■ **Exercise details**
Reproduce, exactly and in full, the lines from the one with "Localize each UI" through the one with "by bbox=[x0, y0, x1, y1]." in the data below; drop pictures.

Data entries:
-------------------------
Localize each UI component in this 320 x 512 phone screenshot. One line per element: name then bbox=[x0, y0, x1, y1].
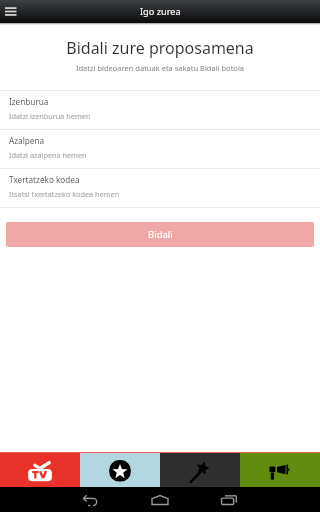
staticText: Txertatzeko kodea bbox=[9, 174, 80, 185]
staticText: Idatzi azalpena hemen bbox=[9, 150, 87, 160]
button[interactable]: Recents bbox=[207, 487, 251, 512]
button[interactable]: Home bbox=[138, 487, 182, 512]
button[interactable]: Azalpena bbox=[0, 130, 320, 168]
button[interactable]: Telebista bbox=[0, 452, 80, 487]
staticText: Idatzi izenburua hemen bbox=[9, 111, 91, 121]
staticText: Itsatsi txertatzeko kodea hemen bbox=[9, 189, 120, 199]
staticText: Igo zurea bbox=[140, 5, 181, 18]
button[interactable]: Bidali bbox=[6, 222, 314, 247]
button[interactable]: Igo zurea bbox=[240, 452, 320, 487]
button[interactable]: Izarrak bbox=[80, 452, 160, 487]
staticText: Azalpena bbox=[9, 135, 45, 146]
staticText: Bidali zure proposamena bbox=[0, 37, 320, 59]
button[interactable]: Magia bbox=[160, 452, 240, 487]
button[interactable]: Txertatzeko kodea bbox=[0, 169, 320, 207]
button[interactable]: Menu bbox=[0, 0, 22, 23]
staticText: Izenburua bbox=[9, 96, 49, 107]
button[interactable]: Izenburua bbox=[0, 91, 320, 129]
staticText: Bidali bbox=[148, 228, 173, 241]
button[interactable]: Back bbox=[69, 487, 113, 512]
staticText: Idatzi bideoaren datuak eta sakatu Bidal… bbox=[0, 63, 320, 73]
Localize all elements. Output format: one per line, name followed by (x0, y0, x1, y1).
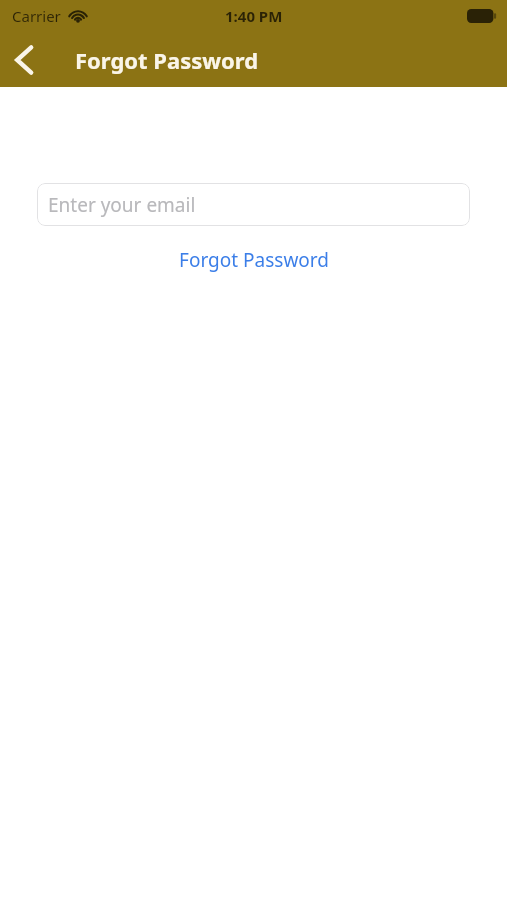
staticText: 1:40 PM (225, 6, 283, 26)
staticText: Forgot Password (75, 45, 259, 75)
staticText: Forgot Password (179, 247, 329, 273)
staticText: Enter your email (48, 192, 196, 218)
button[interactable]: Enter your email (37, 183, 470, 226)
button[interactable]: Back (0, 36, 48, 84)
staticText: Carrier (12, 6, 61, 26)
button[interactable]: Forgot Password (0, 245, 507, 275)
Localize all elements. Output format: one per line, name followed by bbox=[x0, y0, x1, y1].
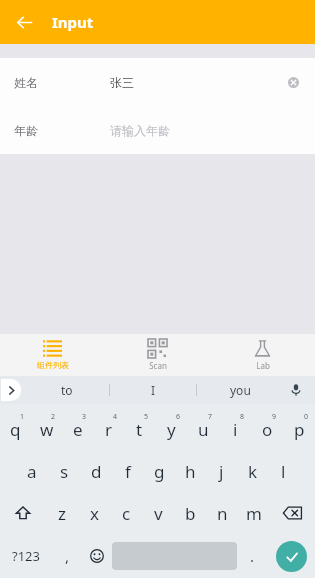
-------------------------
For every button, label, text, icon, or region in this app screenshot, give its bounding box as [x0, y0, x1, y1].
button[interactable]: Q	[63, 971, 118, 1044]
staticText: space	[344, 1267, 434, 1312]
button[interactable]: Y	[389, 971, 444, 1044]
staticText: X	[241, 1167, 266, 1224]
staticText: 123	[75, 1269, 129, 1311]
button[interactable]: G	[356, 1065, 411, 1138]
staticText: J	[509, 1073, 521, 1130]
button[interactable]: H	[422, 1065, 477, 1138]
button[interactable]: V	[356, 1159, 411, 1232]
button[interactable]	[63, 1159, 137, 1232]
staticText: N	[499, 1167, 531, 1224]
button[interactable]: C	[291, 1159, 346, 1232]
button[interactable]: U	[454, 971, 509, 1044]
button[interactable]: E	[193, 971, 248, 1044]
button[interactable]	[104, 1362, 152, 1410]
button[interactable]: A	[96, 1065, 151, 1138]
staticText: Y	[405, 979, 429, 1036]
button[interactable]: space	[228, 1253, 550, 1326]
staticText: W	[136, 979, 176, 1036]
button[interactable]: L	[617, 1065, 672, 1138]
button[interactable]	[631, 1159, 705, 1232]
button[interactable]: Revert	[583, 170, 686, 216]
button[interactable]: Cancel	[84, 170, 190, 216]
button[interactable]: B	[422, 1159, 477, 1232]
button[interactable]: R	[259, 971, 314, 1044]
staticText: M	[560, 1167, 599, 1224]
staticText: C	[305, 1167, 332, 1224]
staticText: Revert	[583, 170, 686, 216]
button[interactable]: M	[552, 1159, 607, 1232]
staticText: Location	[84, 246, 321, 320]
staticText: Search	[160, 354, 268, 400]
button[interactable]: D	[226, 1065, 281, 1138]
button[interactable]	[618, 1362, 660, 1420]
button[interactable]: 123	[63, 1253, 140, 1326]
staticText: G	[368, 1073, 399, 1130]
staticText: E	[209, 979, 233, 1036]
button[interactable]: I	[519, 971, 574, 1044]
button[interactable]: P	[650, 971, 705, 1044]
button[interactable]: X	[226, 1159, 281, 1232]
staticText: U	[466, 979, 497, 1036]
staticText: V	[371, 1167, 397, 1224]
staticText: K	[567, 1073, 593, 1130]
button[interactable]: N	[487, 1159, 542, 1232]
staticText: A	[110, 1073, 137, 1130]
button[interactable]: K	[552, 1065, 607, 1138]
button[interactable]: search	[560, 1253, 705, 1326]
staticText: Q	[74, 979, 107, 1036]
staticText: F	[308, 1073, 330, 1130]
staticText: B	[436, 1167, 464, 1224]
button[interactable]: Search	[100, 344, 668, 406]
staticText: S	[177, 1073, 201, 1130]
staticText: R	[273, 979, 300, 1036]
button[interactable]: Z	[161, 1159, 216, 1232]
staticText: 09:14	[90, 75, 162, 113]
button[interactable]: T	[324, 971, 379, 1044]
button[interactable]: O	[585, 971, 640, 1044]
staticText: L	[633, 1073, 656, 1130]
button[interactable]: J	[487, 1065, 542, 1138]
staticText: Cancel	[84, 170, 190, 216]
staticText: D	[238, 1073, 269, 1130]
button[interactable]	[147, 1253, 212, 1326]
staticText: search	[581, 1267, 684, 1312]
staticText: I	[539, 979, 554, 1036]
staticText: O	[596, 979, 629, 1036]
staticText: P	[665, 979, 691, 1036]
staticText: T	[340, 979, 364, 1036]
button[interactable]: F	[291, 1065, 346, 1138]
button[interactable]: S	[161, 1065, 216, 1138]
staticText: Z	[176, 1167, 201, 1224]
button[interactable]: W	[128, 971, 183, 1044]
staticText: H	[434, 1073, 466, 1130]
-------------------------
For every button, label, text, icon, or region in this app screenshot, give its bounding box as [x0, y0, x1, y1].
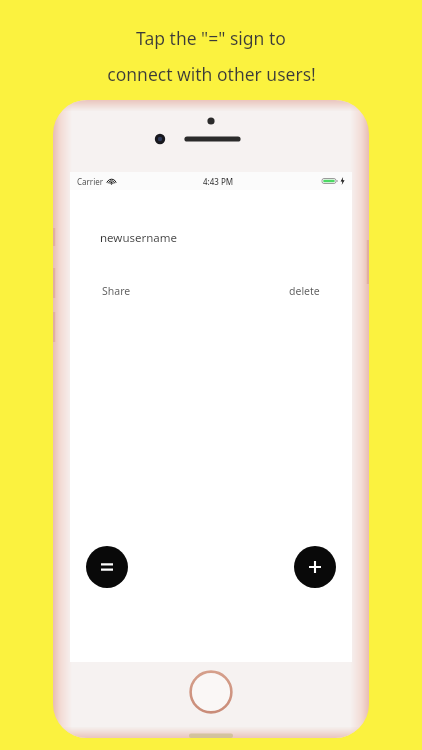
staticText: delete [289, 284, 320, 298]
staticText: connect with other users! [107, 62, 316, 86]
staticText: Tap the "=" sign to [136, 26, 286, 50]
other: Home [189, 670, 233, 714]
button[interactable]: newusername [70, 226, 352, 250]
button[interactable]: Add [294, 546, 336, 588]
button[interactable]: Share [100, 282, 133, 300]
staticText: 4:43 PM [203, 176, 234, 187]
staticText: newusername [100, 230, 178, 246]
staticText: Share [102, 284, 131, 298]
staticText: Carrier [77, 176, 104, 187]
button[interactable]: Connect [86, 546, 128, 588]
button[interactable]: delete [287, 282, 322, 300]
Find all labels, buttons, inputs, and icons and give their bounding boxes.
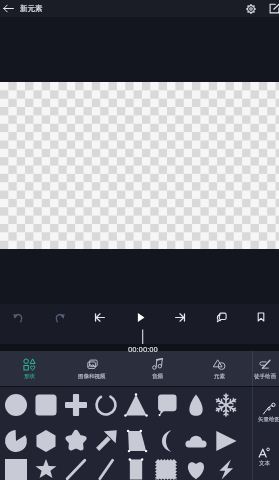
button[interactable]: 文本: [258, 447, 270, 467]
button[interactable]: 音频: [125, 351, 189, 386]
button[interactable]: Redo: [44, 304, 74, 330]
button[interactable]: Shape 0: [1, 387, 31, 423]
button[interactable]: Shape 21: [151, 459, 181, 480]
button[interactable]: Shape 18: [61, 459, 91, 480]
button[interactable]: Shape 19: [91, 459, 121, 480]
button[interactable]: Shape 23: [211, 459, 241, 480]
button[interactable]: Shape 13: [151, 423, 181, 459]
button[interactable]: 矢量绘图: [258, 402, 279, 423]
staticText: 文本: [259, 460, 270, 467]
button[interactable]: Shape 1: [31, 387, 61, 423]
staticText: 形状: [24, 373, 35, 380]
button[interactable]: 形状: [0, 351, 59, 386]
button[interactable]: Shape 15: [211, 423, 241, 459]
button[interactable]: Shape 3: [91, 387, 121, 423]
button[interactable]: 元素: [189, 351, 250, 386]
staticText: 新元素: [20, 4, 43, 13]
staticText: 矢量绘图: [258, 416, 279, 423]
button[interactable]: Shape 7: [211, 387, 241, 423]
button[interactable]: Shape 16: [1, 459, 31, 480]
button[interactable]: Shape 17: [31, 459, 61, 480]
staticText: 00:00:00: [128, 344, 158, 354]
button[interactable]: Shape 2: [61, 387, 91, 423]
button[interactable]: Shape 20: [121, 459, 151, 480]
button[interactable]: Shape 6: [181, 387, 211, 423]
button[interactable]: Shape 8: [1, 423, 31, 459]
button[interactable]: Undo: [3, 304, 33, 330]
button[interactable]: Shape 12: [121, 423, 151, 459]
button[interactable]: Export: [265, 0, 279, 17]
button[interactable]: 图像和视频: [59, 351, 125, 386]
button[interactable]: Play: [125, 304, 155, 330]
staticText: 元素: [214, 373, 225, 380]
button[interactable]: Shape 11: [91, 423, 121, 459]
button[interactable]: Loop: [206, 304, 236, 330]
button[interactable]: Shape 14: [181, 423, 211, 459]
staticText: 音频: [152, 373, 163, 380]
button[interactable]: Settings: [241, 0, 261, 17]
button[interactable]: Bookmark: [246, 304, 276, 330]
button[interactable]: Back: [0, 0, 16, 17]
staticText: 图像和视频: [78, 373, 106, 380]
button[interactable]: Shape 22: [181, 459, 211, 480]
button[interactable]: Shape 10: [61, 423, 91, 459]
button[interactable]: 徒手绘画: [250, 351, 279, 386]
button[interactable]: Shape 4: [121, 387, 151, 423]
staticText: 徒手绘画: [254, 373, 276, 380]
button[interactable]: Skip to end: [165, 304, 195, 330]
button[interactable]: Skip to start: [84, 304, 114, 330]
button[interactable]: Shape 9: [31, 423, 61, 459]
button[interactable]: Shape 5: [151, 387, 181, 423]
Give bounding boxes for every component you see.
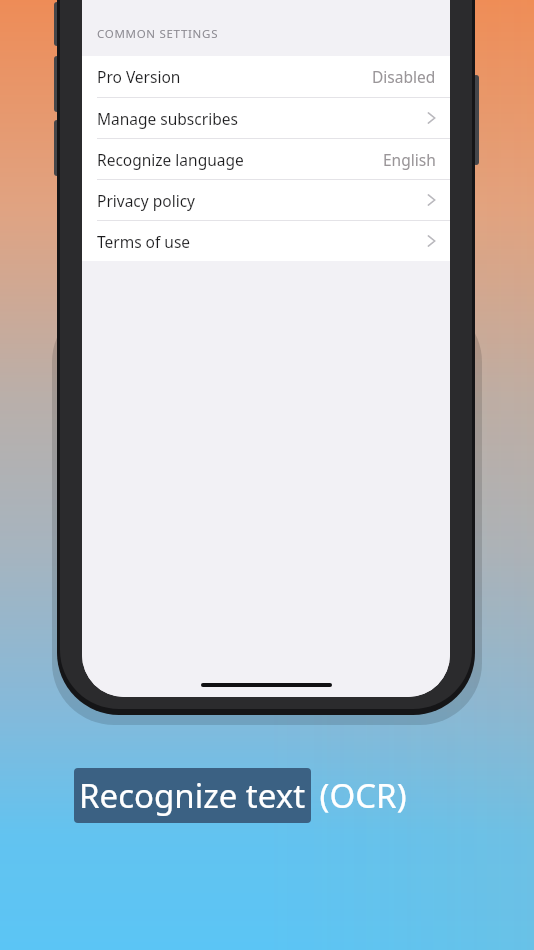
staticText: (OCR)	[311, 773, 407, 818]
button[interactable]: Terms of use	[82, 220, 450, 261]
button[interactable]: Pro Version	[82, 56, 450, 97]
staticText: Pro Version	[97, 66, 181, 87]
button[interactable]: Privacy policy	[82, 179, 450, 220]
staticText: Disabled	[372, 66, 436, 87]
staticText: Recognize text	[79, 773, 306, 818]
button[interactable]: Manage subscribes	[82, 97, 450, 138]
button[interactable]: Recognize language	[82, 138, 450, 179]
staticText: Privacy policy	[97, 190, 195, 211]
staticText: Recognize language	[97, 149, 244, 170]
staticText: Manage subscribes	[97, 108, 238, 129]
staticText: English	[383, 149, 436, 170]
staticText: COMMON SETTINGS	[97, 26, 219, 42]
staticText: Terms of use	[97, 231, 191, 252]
-------------------------
■ **Result of the task**
Localize each UI component in this 320 x 512 phone screenshot. One line per element: name then bbox=[x0, y0, x1, y1].
staticText: Txertatzeko kodea bbox=[9, 174, 80, 185]
staticText: Idatzi azalpena hemen bbox=[9, 150, 87, 160]
button[interactable]: Recents bbox=[207, 487, 251, 512]
button[interactable]: Home bbox=[138, 487, 182, 512]
button[interactable]: Azalpena bbox=[0, 130, 320, 168]
button[interactable]: Telebista bbox=[0, 452, 80, 487]
staticText: Idatzi izenburua hemen bbox=[9, 111, 91, 121]
staticText: Itsatsi txertatzeko kodea hemen bbox=[9, 189, 120, 199]
staticText: Igo zurea bbox=[140, 5, 181, 18]
button[interactable]: Bidali bbox=[6, 222, 314, 247]
button[interactable]: Igo zurea bbox=[240, 452, 320, 487]
button[interactable]: Izarrak bbox=[80, 452, 160, 487]
staticText: Azalpena bbox=[9, 135, 45, 146]
staticText: Bidali zure proposamena bbox=[0, 37, 320, 59]
button[interactable]: Magia bbox=[160, 452, 240, 487]
button[interactable]: Txertatzeko kodea bbox=[0, 169, 320, 207]
button[interactable]: Menu bbox=[0, 0, 22, 23]
staticText: Izenburua bbox=[9, 96, 49, 107]
button[interactable]: Izenburua bbox=[0, 91, 320, 129]
staticText: Bidali bbox=[148, 228, 173, 241]
button[interactable]: Back bbox=[69, 487, 113, 512]
staticText: Idatzi bideoaren datuak eta sakatu Bidal… bbox=[0, 63, 320, 73]
Localize all elements. Output format: one per line, name followed by (x0, y0, x1, y1).
staticText: 1:40 PM (225, 6, 283, 26)
staticText: Forgot Password (75, 45, 259, 75)
staticText: Forgot Password (179, 247, 329, 273)
staticText: Enter your email (48, 192, 196, 218)
button[interactable]: Enter your email (37, 183, 470, 226)
button[interactable]: Back (0, 36, 48, 84)
staticText: Carrier (12, 6, 61, 26)
button[interactable]: Forgot Password (0, 245, 507, 275)
Localize all elements. Output format: one per line, name followed by bbox=[x0, y0, x1, y1].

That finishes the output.